L'alinéa 60b) permet la déduction de paiements périodiques de pension alimentaire à un conjoint séparé, effectués en vertu d'un accord écrit. Les paiements doivent être faits pour subvenir aux besoins du bénéficiaire, des enfants issus du mariage ou à la fois du bénéficiaire et des enfants issus du mariage.

[5] L'une des questions soulevées dans la réponse à l'avis d'appel était de savoir s'il existait un accord écrit en vertu duquel les paiements étaient effectués. À l'audition des appels, l'appelant a déposé en preuve l'accord reproduit précédemment. L'avocate de l'intimée n'a fait aucun contre-interrogatoire, ni donné en plaidoirie quelque raison que ce soit de croire que l'accord n'avait pas été conclu à la date ou vers la date qui figure sur le document ou qu'il ne régissait pas la relation entre l'appelant et Bonnie Gibson, son épouse à l'époque.

[6] La seconde question en litige soulevée se rapporte à la relation entre l'appelant et Jennifer Gibson. L'avocate de l'intimée a semblé accorder beaucoup d'importance au fait que l'appelant n'était pas le père biologique de Jennifer Gibson. Tous conviennent cependant que Jennifer Gibson est la fille de Bonnie Gibson. La preuve a établi que Jennifer avait été adoptée légalement par l'appelant. De toute évidence, elle répond à la définition élargie du terme “enfant” utilisé à l'alinéa 252(1)d) de la Loi.

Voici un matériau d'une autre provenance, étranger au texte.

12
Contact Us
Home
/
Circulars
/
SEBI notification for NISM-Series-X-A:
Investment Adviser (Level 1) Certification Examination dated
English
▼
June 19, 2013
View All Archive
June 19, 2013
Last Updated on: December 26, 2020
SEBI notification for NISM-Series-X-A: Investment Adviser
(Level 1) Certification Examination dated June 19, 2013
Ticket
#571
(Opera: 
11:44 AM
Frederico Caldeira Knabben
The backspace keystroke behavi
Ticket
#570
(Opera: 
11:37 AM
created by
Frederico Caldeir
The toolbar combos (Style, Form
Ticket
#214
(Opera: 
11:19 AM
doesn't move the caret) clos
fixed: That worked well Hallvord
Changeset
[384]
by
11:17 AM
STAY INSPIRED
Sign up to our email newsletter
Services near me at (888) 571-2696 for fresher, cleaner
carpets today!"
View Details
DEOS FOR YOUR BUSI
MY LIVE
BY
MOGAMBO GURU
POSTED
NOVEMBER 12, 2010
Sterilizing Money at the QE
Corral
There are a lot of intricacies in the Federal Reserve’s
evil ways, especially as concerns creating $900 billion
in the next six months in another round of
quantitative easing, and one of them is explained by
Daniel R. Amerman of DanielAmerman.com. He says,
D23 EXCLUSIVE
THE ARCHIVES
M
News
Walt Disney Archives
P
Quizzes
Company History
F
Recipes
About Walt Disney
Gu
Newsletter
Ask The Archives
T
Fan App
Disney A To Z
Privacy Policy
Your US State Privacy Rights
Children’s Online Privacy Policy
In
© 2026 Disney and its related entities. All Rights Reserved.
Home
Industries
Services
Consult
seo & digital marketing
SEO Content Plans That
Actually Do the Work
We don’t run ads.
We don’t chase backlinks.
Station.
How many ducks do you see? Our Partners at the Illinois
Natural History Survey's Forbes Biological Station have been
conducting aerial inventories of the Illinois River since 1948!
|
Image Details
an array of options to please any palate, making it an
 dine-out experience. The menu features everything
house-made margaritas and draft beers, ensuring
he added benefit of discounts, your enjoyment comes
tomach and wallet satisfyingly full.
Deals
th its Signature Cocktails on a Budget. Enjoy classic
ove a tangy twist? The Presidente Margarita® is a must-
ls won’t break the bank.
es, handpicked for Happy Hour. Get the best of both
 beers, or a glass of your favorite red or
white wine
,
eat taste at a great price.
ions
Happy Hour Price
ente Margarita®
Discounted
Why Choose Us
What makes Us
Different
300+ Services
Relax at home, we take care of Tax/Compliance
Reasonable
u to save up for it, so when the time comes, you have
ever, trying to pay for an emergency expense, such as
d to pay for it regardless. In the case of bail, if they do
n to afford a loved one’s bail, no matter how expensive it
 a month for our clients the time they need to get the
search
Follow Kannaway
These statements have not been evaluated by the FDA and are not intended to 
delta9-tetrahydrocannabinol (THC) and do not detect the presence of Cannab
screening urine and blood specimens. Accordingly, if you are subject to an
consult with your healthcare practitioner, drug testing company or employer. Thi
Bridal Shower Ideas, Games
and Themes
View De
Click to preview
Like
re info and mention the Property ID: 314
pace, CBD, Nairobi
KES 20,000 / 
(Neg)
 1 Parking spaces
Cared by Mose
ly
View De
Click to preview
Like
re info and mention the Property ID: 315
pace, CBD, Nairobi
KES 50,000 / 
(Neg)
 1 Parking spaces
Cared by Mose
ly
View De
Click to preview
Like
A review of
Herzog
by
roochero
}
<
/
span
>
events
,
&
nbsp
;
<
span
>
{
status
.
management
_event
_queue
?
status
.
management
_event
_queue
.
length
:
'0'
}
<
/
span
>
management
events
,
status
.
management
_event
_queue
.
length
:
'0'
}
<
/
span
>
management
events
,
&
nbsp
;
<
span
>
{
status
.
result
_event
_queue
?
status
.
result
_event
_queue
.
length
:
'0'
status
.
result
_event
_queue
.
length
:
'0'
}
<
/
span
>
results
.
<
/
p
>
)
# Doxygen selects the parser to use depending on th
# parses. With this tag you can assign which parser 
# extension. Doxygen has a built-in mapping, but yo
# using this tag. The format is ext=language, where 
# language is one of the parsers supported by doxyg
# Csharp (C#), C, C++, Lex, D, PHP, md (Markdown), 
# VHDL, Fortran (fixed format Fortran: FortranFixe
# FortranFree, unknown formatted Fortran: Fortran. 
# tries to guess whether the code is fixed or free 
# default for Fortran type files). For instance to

À mon avis, la personne qui est l'enfant du conjoint du contribuable et qui est adoptée par le contribuable pendant le mariage doit être considérée comme un “enfant issu du mariage” au sens ordinaire où cette expression est utilisée à l'alinéa 60b). De plus, il faut donner effet au paragraphe 158(2) de la Loi sur les services à l'enfance et à la famille, L.R.O. 1990, ch. C. 11, relativement au statut de l'enfant adopté sous le régime des lois de l'Ontario :

(2) À compter de la date à laquelle est rendue une ordonnance d'adoption et à toutes les fins de la loi :

a) l'enfant adopté devient l'enfant du père adoptif ou de la mère adoptive et cette personne devient le père ou la mère de l'enfant;

b) l'enfant adopté cesse d'être l'enfant de la personne qui était son père ou sa mère avant l'ordonnance d'adoption, et cette personne cesse d'être son père ou sa mère, sauf si cette personne est le conjoint du père adoptif ou de la mère adoptive,

comme si l'enfant était né du père adoptif ou de la mère adoptive.

[7] La preuve est peu détaillée, mais il semblerait que les montants prévus au premier paragraphe de l'accord reproduit précédemment aient été payés, au sens de l'alinéa 60.1(1)b) de la Loi, “[...] [au] profit de [...]” Bonnie Gibson et qu'ils étaient par conséquent réputés avoir été payés à cette dernière et reçus par elle. Ils doivent néanmoins constituer une “allocation” payable périodiquement pour subvenir aux besoins de Bonnie Gibson pour être déductibles en vertu de l'alinéa 60b). Un paiement ne peut être une allocation au sens de l'alinéa 60b) que si le bénéficiaire peut utiliser l'argent à sa discrétion. Ici, évidemment, ce n'était pas le cas. Si je comprends bien, l'appelant payait simplement l'hypothèque et les taxes à l'organisme autorisé à percevoir ces paiements. Aux termes du paragraphe 60.1(2), les paiements ne sont pas réputés avoir été faits à titre d'allocation payable périodiquement et par conséquent déductible en vertu de l'alinéa 60b). Le paragraphe 60.1(2) ne s'applique pas aux dépenses relatives à un “établissement domestique autonome que le contribuable habite”. Les montants prévus au premier paragraphe de l'accord ne sont par conséquent pas déductibles.

[8] Pour les motifs qui précèdent, les appels des cotisations établies pour les années d'imposition 1992 et 1993 seront rejetés. L'appel de la cotisation établie pour l'année d'imposition 1994 sera admis et la cotisation sera déférée au ministre du Revenu national pour nouvelle cotisation en tenant compte du fait que l'appelant a le droit de déduire des paiements de 300 $ par mois, qu'il a commencé à effectuer en 1994 pour subvenir aux besoins de sa fille Jennifer Gibson. Je crois comprendre qu'il n'y a pas de litige sur le nombre de paiements du genre qui ont été effectués dans l'année.

“Michael J. Bonner”

J.C.C.I.

[TRADUCTION FRANÇAISE OFFICIELLE]

Traduction certifiée conforme ce 7e jour d’avril 1998.